* _PROBLEM REQUIREMENTS_: Leave the images aside and output every entry exactly.

* _MATERIAL PROVIDED_:
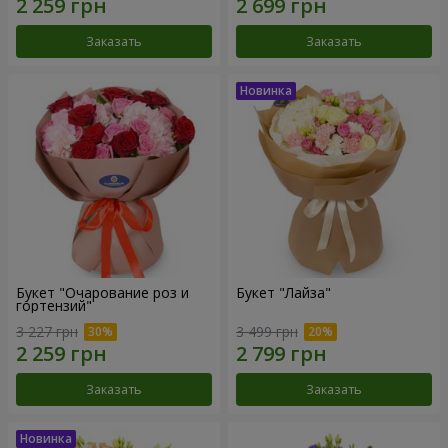
Заказать
Заказать
Букет "Очарование роз и
Букет "Лайза"
гортензий"
3 227 грн
3 499 грн
Заказать
Заказать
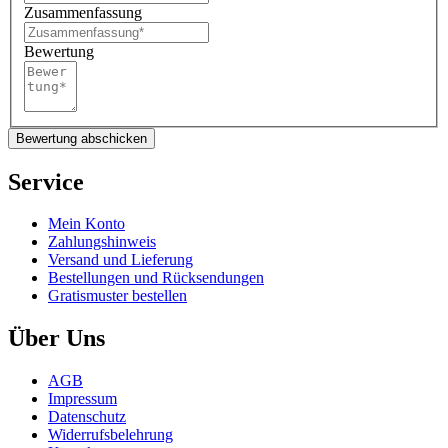
Zusammenfassung
Bewertung
Bewertung abschicken
Service
Mein Konto
Zahlungshinweis
Versand und Lieferung
Bestellungen und Rücksendungen
Gratismuster bestellen
Über Uns
AGB
Impressum
Datenschutz
Widerrufsbelehrung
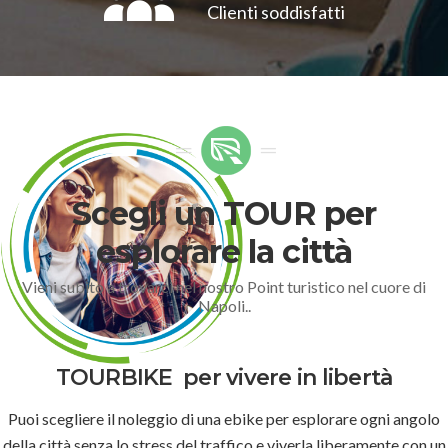
Clienti soddisfatti
Scegli un TOUR per
esplorare la città
Vieni subito a trovarci nel nostro Point turistico nel cuore di
Napoli..
TOURBIKE
per vivere in libertà
Puoi scegliere il noleggio di una ebike per esplorare ogni angolo
della città senza lo stress del traffico e viverla liberamente con un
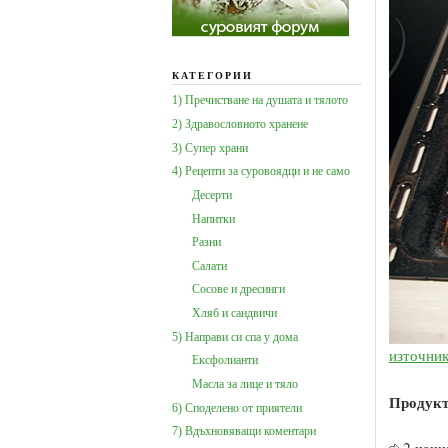
КАТЕГОРИИ
1) Пречистване на душата и тялото
2) Здравословното хранене
3) Супер храни
4) Рецепти за суровоядци и не само
Десерти
Напитки
Разни
Салати
Сосове и дресинги
Хляб и сандвичи
5) Направи си спа у дома
източни
Ексфолианти
Масла за лице и тяло
Продук
6) Споделено от приятели
7) Вдъхновяващи коментари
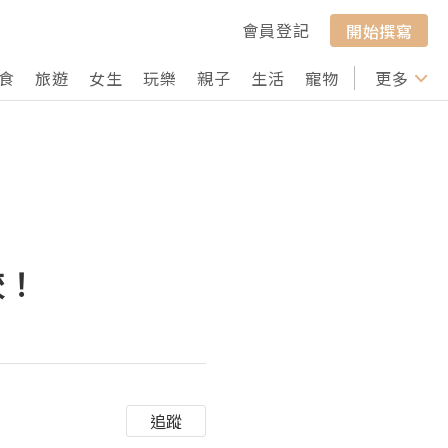
會員登記
開始撰寫
食
旅遊
女生
玩樂
親子
生活
寵物
行山
更多
打卡
較！
追蹤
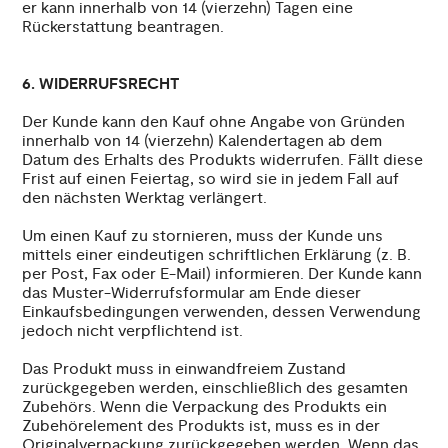
er kann innerhalb von 14 (vierzehn) Tagen eine
Rückerstattung beantragen.
6. WIDERRUFSRECHT
Der Kunde kann den Kauf ohne Angabe von Gründen
innerhalb von 14 (vierzehn) Kalendertagen ab dem
Datum des Erhalts des Produkts widerrufen. Fällt diese
Frist auf einen Feiertag, so wird sie in jedem Fall auf
den nächsten Werktag verlängert.
Um einen Kauf zu stornieren, muss der Kunde uns
mittels einer eindeutigen schriftlichen Erklärung (z. B.
per Post, Fax oder E-Mail) informieren. Der Kunde kann
das Muster-Widerrufsformular am Ende dieser
Einkaufsbedingungen verwenden, dessen Verwendung
jedoch nicht verpflichtend ist.
Das Produkt muss in einwandfreiem Zustand
zurückgegeben werden, einschließlich des gesamten
Zubehörs. Wenn die Verpackung des Produkts ein
Zubehörelement des Produkts ist, muss es in der
Originalverpackung zurückgegeben werden. Wenn das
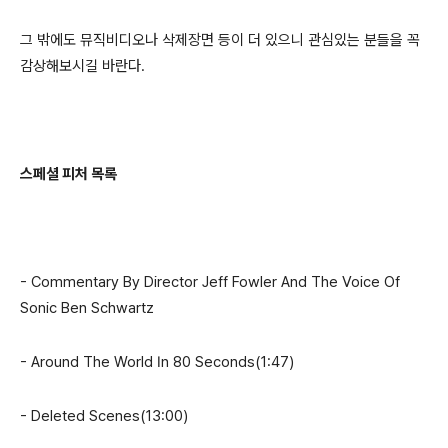
그 밖에도 뮤직비디오나 삭제장면 등이 더 있으니 관심있는 분들을 꼭
감상해보시길 바란다
.
스페셜 피처 목록
- Commentary By Director Jeff Fowler And The Voice Of
Sonic Ben Schwartz
- Around The World In 80 Seconds(1:47)
- Deleted Scenes(13:00)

* _WRITTEN REPLY_:
Заказать
Заказать
Букет "Очарование роз и
Букет "Лайза"
гортензий"
3 227 грн
3 499 грн
Заказать
Заказать
Zusammenfassung
Bewertung
Bewertung abschicken
Service
Mein Konto
Zahlungshinweis
Versand und Lieferung
Bestellungen und Rücksendungen
Gratismuster bestellen
Über Uns
AGB
Impressum
Datenschutz
Widerrufsbelehrung
Clienti soddisfatti
Scegli un TOUR per
esplorare la città
Vieni subito a trovarci nel nostro Point turistico nel cuore di
Napoli..
TOURBIKE
per vivere in libertà
Puoi scegliere il noleggio di una ebike per esplorare ogni angolo
della città senza lo stress del traffico e viverla liberamente con un
КАТЕГОРИИ
1) Пречистване на душата и тялото
2) Здравословното хранене
3) Супер храни
4) Рецепти за суровоядци и не само
Десерти
Напитки
Разни
Салати
Сосове и дресинги
Хляб и сандвичи
5) Направи си спа у дома
източни
Ексфолианти
Масла за лице и тяло
Продук
6) Споделено от приятели
7) Вдъхновяващи коментари
會員登記
開始撰寫
食
旅遊
女生
玩樂
親子
生活
寵物
行山
更多
打卡
較！
追蹤
er kann innerhalb von 14 (vierzehn) Tagen eine
Rückerstattung beantragen.
6. WIDERRUFSRECHT
Der Kunde kann den Kauf ohne Angabe von Gründen
innerhalb von 14 (vierzehn) Kalendertagen ab dem
Datum des Erhalts des Produkts widerrufen. Fällt diese
Frist auf einen Feiertag, so wird sie in jedem Fall auf
den nächsten Werktag verlängert.
Um einen Kauf zu stornieren, muss der Kunde uns
mittels einer eindeutigen schriftlichen Erklärung (z. B.
per Post, Fax oder E-Mail) informieren. Der Kunde kann
das Muster-Widerrufsformular am Ende dieser
Einkaufsbedingungen verwenden, dessen Verwendung
jedoch nicht verpflichtend ist.
Das Produkt muss in einwandfreiem Zustand
zurückgegeben werden, einschließlich des gesamten
Zubehörs. Wenn die Verpackung des Produkts ein
Zubehörelement des Produkts ist, muss es in der
Originalverpackung zurückgegeben werden. Wenn das
그 밖에도 뮤직비디오나 삭제장면 등이 더 있으니 관심있는 분들을 꼭
감상해보시길 바란다
.
스페셜 피처 목록
- Commentary By Director Jeff Fowler And The Voice Of
Sonic Ben Schwartz
- Around The World In 80 Seconds(1:47)
- Deleted Scenes(13:00)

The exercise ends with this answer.